In relation to member tax credits (MTCs), two alternative options were considered:

  • Reduction of the MTC to 2% of wages One option involved a MTC of $20 per week but capped at 2% of wages. At a contribution rate of 2%, employees earning less than $52,000 per year would put in less than the current contribution rate of $1040 per year. So if the maximum MTC is capped at 2%, those employees could not obtain the maximum MTC, which could reduce their incentives to save and to develop effective savings habits.

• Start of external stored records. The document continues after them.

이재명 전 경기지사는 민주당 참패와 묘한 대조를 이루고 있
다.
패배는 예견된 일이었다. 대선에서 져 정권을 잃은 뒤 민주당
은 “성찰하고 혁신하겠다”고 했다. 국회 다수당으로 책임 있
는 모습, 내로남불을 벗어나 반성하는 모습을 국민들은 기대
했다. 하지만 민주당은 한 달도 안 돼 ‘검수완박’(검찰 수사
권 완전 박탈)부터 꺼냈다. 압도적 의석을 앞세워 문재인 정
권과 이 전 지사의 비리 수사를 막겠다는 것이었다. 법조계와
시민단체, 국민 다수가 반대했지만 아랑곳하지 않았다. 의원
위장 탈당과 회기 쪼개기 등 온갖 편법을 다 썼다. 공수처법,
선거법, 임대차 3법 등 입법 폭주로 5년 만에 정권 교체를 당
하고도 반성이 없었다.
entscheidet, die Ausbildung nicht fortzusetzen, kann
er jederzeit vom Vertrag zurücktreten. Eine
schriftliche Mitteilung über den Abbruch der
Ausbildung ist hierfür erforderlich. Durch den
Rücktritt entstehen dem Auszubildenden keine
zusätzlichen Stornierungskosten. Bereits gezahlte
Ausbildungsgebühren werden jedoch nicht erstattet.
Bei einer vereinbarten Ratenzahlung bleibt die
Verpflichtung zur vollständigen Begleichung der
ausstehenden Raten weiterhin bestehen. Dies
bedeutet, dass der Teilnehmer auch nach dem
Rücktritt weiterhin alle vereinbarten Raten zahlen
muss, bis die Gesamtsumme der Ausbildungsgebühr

This also creates equity issues if a person has no income, for example, where contributions are out of capital or a partner's income or the member has a loss for tax purposes. In addition, Inland Revenue has indicated that basing the MTC on income and contributions (rather than just contributions) would create significant delivery problems. Requiring income data and associated changes to systems has significant administrative and compliance costs, and adds to the scheme's complexity. For these reasons this option was not preferred.

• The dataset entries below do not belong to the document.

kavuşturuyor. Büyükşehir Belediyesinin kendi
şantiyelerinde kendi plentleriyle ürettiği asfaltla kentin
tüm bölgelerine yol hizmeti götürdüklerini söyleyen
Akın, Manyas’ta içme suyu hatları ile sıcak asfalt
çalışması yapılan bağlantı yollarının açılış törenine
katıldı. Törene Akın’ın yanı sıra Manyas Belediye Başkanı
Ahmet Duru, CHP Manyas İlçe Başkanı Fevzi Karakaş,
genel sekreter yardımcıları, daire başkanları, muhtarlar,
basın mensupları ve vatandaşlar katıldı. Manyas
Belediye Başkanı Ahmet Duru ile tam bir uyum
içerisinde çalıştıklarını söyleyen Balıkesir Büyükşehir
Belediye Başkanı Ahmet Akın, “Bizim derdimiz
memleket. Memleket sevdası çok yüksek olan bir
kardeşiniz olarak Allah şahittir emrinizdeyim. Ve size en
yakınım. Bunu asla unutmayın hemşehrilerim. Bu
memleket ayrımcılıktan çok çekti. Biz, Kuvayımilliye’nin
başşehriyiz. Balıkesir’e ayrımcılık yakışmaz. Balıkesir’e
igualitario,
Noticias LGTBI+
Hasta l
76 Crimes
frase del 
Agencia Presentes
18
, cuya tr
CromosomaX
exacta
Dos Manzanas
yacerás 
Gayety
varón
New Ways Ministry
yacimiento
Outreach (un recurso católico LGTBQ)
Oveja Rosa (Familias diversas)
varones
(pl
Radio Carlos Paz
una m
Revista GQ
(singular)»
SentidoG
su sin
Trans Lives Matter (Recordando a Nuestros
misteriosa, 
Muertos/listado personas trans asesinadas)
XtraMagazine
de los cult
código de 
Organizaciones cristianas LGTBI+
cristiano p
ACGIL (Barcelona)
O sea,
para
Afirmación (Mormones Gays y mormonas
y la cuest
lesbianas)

  • MTC capped at $780 per annum - minimum contribution rate of 2% but MTC continues to match member's contributions up to maximum of $780. This option goes part way to addressing the concerns raised by the Council of Trade Unions' option (discussed below), within a tighter fiscal constraint. While the fiscal cost is lower than the preferred option, on balance, this option is not preferred as earners may be worse off than under the present arrangements. Although this option is less costly than the preferred option, it is considered that the savings incentives of the preferred option are preferable to those provided by this option. Furthermore, the additional fiscal cost is justified by the increased incentives for earners, particularly lower-income earners, to save.